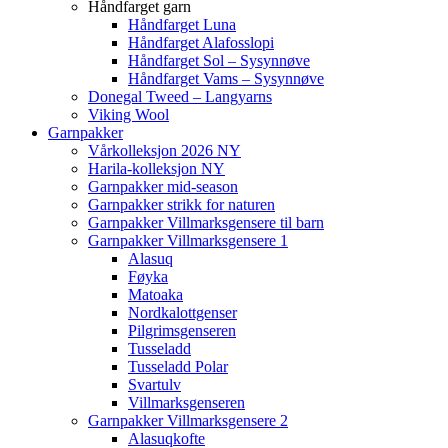
Håndfarget garn
Håndfarget Luna
Håndfarget Alafosslopi
Håndfarget Sol – Sysynnøve
Håndfarget Vams – Sysynnøve
Donegal Tweed – Langyarns
Viking Wool
Garnpakker
Vårkolleksjon 2026 NY
Harila-kolleksjon NY
Garnpakker mid-season
Garnpakker strikk for naturen
Garnpakker Villmarksgensere til barn
Garnpakker Villmarksgensere 1
Alasuq
Føyka
Matoaka
Nordkalottgenser
Pilgrimsgenseren
Tusseladd
Tusseladd Polar
Svartulv
Villmarksgenseren
Garnpakker Villmarksgensere 2
Alasuqkofte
════════════════════
### DIRECTIONS FOR THIS TASK
Leave the images out and output the remaining material exactly as it stands.

### RESULT OF THE EXERCISE
Håndfarget garn
Håndfarget Luna
Håndfarget Alafosslopi
Håndfarget Sol – Sysynnøve
Håndfarget Vams – Sysynnøve
Donegal Tweed – Langyarns
Viking Wool
Garnpakker
Vårkolleksjon 2026 NY
Harila-kolleksjon NY
Garnpakker mid-season
Garnpakker strikk for naturen
Garnpakker Villmarksgensere til barn
Garnpakker Villmarksgensere 1
Alasuq
Føyka
Matoaka
Nordkalottgenser
Pilgrimsgenseren
Tusseladd
Tusseladd Polar
Svartulv
Villmarksgenseren
Garnpakker Villmarksgensere 2
Alasuqkofte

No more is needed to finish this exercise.